Wherever you store a bag in Marrakech, treat the storage as being for clothes and bulky non-essentials only. Passports, cash, bank cards, phones, laptops, cameras, medication and travel documents should stay on you in a daypack — the closed dirham makes replacing cash awkward, and a lost passport can wreck a trip. Split your money and keep a backup card separately.
A few habits reduce the risk further: use a small padlock on the zips, photograph the contents and any claim ticket, and note both the collection deadline and the storeroom's closing time so you are not locked out from your own bag. If you are storing with your accommodation, a quick, friendly confirmation of when you will return sets expectations for the porter. None of this is onerous — two minutes of care turns luggage storage into a non-event, and a long transit day into a bonus afternoon of the medina rather than a bags-in-hand slog.
Four main options: your own riad or hotel (free, and usually the best), the staffed left-luggage consigne at the Gare de Marrakech in Gueliz, bag-storage app partners such as Nannybag or Bounce around Jemaa el-Fnaa and Gueliz, and private storefront services near the medina gates. Your accommodation is safest and free on arrival and departure days; the others cost roughly 20–50 MAD per bag per day.
Yes. The Gare de Marrakech in Gueliz has a staffed consigne where you show your passport, pay a small per-bag daily fee of roughly 20–60 MAD and keep a ticket. Bags are screened for security and hours can vary, so confirm it is open before relying on it — especially for a late-night train. It is most useful when you are ending your day at the station for an onward train anyway.
Storing bags with your own riad or hotel is normally free — a small tip on collection is enough. Paid options run about 20–60 MAD per bag per day at the station consigne, and roughly 30–50 MAD per bag per day at app partners and private storefronts near Jemaa el-Fnaa, depending on bag size. Informal shop minding is usually just a tip, but comes with no ticket or insurance.
Almost always, yes, and for free. Nearly every riad, guesthouse and hotel in Marrakech will hold your luggage on the day you arrive before check-in and the day you leave after check-out, keeping it behind the desk or in a locked store. It is the safest and cheapest option. Because many riads are deep in the car-free medina, confirm the porter's collection point and a rough return time when you check out.

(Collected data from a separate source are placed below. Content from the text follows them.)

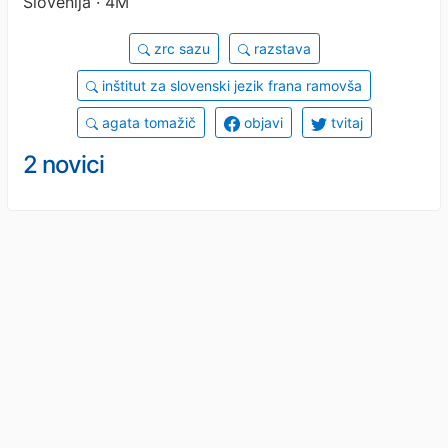
Slovenija · 4M
zrc sazu
razstava
inštitut za slovenski jezik frana ramovša
agata tomažič
objavi
tvitaj
2 novici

Yes. Bag-storage app partners (Nannybag, Bounce) and independent storefront services operate around Jemaa el-Fnaa and the souks, charging roughly 30–50 MAD per bag per day. For a medina-based day they beat the cross-town trip to the station in Gueliz. Prefer a service that gives you a numbered ticket or an app booking with insurance over an informal handshake arrangement, and note the closing time.
Generally yes, if you use it sensibly. Storing with your riad, the station consigne or an app partner is low-risk for clothes and bulky items. But never store valuables, cash, cards, passports, electronics or medication — keep those on you in a daypack. Use a small padlock, photograph the contents and your ticket, and note the collection deadline and the storeroom's closing time so you cannot be locked out.
The clean plan is to leave everything with the riad you are checking out of, spend the day light with just a daypack, and return in the early evening to collect before the 15–20 minute taxi to the station. If your day ends nearer the station, use the consigne or an app point in Gueliz instead so you are not backtracking. Either way, confirm the real train time first and build in a cushion for medina walking and traffic.